Claims of Value – “I feel that you are men of genuine good will and that your criticisms are sincerely set forth…” (800). King appeals to his own ethos and to his opponent’s ethos as well throughout his argument. In the first paragraph, King appeals to his own ethos by quoting his opponents and by honoring his opponents (Ethos).
Claims of Policy – King argues that some laws are just, while the discriminatory ones that devalue African Americans are not. The laws in question are society’s policies. Since we so diligently urge people to obey the Supreme Court’s decision of 1954 outlawing segregation in the public schools (803). One may well ask: “How can you advocate breaking some laws and obeying others?” The answer lies in the fact that there are two types of laws: just and unjust. I would be the last to advocate (803) disobeying just laws. (Logos). In “Letters from Birmingham Jail,” King directs his message to two distinct audiences. The intended audience is King’s fellow clergy because he wrote specifically to them. However, King’s unintended audience is the apathetic people of the United States. Throughout the passage, after King addresses his credentials and furthers I through his knowledgeable and strong rebuttals of logic, his argument plays further into the conscious of his audience through well put references and emotional instances. One powerful example of King’s pull on the reader’s consciousness in his letter is on page three when he refutes the argument of the Clergymen saying that Colored people should just “wait”. While many words truly stand out, King’s true effect was mastered by the appeal to the parents in the group, “When you have to concoct an answer for a five-year-old son who is asking: “Daddy, why white people treat colored people so mean”” (803). Then again, “humiliation day in and day out by nagging signs”(803) and even further, when “you are forever fighting a degenerating sense of “nobodiness”” (804).
Another element that helps support King’s point in his letter is the fervent repetition of his blatant disappointment in more than simply the clergymen, but their Christian faith and the churches in service within Alabama during this time. King repeats how disappointed he was in the “common whites” also and their bystander reactions to racial issues. The fact that this man, a minister, “beneath” the said extremist white clergymen, and inhabiting a jail cell during that time, who was disappointed in people showed a true depth which hit the audience profoundly. By alluding to such a powerful figure, Jesus, King is connecting all of the nation with each other because most people worship Jesus.

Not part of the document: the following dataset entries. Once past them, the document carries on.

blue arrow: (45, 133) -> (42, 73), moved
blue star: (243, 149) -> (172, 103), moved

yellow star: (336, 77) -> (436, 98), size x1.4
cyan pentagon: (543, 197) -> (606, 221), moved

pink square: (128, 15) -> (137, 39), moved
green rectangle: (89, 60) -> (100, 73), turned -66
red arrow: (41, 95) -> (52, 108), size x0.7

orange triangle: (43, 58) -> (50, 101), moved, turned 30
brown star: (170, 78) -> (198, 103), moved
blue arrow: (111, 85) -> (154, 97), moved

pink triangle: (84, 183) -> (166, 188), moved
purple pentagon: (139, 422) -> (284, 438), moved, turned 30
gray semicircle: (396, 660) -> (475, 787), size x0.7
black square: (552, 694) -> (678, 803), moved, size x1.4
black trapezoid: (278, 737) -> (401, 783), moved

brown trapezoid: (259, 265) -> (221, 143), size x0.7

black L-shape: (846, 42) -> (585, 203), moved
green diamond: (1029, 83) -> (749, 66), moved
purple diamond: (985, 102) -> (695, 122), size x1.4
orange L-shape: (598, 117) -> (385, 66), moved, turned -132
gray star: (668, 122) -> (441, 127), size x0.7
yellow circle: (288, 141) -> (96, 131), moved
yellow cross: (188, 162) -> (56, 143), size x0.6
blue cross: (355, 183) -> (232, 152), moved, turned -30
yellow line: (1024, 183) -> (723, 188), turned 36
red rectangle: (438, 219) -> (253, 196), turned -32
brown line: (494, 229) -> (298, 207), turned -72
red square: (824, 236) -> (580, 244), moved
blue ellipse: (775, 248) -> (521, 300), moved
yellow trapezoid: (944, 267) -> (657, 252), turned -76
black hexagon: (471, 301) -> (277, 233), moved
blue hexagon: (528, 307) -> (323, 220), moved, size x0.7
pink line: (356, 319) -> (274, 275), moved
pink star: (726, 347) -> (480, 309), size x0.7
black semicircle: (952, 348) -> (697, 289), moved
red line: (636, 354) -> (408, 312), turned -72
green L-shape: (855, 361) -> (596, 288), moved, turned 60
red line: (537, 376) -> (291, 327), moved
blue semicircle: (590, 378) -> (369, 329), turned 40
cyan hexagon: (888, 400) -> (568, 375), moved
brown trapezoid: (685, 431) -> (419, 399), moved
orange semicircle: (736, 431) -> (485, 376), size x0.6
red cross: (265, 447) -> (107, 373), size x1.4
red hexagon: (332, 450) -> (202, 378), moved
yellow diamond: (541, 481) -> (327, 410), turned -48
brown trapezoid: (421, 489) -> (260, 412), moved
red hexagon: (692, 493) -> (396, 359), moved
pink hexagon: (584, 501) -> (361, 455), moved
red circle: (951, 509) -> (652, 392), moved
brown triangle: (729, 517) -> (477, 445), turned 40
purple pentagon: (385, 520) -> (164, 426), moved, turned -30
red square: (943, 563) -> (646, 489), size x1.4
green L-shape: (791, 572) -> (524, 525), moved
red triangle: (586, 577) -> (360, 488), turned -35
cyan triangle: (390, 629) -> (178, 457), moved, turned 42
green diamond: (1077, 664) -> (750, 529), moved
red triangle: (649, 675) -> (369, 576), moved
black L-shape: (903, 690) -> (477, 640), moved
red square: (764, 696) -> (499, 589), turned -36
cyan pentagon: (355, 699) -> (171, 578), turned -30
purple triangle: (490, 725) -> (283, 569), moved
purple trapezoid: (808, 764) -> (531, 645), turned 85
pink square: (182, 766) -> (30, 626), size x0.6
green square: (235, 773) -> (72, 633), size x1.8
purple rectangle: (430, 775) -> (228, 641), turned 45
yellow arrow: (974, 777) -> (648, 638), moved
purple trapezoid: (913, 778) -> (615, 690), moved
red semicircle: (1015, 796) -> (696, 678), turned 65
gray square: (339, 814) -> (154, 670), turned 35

He talks about him to make them listen when they hear his name. This method is extremely effective because it gets the audience’s attention and makes them look into Kings suggestions.
This letter was very successful in persuading this intended audience because several weeks after it had been published, the wheels on the Civil Rights Movement really started to turn. This letter was written April 16, 1963 and just one short year later, the Civil Rights Act of 1964 ended all state and local laws requiring segregation. Clearly this was effective because we ended all segregation one year after this letter had been published and we are still integrated today. This letter really sparked the Civil Rights Movement and really helped people understand the importance to act because time is of the essence and this problem was never going to solve itself by increasing time.
- King, Jr., Martin Luther. “Letter from Birmingham Jail.” Practical Argument: A Text and Anthology, 2nd ed., edited by Laurie G. Kirszner and Stephen R. Mandell, Bedford/St.Martin’s, 2014, pp. 799-812.